You are also given a mapping possibleFills that maps any vowel-free word to a set of possible reconstructions (complete words).[5] For example, possibleFills(‘fg’) returns set([‘fugue’, ‘fog’]).

Implement an algorithm that finds optimal vowel insertions. Use the UCS subroutines.

When you’ve completed your implementation, the function insertVowels should return the reconstructed word sequence as a string with space delimiters, i.e. " ".join(filledWords). Assume that you have a list of strings as the input, i.e. the sentence has already been split into words for you. Note that the empty string is a valid element of the list.

The argument queryWords is the input sequence of vowel-free words. Note that the empty string is a valid such word. The argument bigramCost is a function that takes two strings representing two sequential words and provides their bigram score. The special out-of-vocabulary beginning-of-sentence word -BEGIN- is given by wordsegUtil.SENTENCE BEGIN. The argument possibleFills is a function that takes a word as a string and returns a set of reconstructions.

Since we use a limited corpus, some seemingly obvious strings may have no filling, such as chclt -> {}, where chocolate is actually a valid filling.
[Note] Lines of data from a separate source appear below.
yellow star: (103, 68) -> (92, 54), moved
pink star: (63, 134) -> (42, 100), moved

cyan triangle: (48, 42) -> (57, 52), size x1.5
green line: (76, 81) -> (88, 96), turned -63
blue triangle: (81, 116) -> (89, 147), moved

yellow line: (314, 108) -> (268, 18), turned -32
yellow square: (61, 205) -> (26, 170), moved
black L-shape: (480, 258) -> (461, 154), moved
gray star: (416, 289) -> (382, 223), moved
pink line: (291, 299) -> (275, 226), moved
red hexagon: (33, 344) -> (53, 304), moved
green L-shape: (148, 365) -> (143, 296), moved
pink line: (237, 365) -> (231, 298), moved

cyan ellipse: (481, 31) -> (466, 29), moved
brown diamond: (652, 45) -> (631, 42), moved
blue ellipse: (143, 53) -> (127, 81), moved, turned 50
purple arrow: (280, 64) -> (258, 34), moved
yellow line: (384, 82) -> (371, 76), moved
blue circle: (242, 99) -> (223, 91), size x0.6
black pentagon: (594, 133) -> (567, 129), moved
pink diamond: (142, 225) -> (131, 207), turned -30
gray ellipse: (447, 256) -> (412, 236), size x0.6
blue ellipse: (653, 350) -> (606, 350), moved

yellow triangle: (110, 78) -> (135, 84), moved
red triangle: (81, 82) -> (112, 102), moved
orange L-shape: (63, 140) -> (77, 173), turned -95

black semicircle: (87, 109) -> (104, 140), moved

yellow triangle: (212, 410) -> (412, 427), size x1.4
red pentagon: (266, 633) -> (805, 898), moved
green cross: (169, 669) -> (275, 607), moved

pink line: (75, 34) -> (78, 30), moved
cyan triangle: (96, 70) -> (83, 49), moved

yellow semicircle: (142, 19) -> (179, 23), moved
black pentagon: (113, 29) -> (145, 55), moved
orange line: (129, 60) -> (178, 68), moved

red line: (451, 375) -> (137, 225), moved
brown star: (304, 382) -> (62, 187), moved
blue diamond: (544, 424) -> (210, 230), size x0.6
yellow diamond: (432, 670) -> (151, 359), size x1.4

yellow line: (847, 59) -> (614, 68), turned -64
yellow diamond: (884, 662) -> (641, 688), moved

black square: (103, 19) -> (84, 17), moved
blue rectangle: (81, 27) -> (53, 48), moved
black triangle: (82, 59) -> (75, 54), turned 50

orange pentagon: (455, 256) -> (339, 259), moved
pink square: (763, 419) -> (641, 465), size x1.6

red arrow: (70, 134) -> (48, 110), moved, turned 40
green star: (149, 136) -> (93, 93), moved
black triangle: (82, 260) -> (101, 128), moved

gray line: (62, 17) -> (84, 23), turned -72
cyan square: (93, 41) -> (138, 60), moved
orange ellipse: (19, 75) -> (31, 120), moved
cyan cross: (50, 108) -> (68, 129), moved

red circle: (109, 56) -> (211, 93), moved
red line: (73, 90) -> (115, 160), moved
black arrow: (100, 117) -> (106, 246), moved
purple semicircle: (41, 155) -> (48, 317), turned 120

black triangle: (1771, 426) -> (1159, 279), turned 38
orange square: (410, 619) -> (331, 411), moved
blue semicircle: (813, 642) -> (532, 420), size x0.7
Don’t worry about these cases.

Note: If some vowel-free word w has no reconstructions according to possibleFills, your implementation should consider w itself as the sole possible reconstruction.

Use the ins command in the program console to try your implementation. For example:

>> ins thts m n th crnr Query (ins): thts m n th crnr thats me in the corner

The console strips away any vowels you do insert, so you can actually type in plain English and the vowel-free query will be issued to your program. This also means that you can use a single vowel letter as a means to place an empty string in the sequence. For example:

>> ins its a beautiful day in the neighborhood Query (ins): ts btfl dy n th nghbrhd its a beautiful day in the neighborhood

Acknowledgement
Stanford CS221: Artificial Intelligence: Principles and Techniques

[1] In German, Windschutzscheibenwischer is ”windshield wiper”. Broken into parts: wind          wind; schutz                   block / protection; scheiben        panes; wischer      wiper.
[2] See https://en.wikipedia.org/wiki/Abjad.
[3] This model works under the assumption that text roughly satisfies the Markov property.
[4] Modulo edge cases, the n-gram model score in this assignment is given by `(w1,...,wn) = −log(p(wn | w1,...,wn−1)). Here, p(·) is an estimate of the conditional probability distribution over words given the sequence of previous n−1 words. This estimate is gathered from frequency counts taken by reading Leo Tolstoy’s War and Peace and William Shakespeare’s Romeo and Juliet.
[5] This mapping was also obtained by reading Tolstoy and Shakespeare and removing vowels.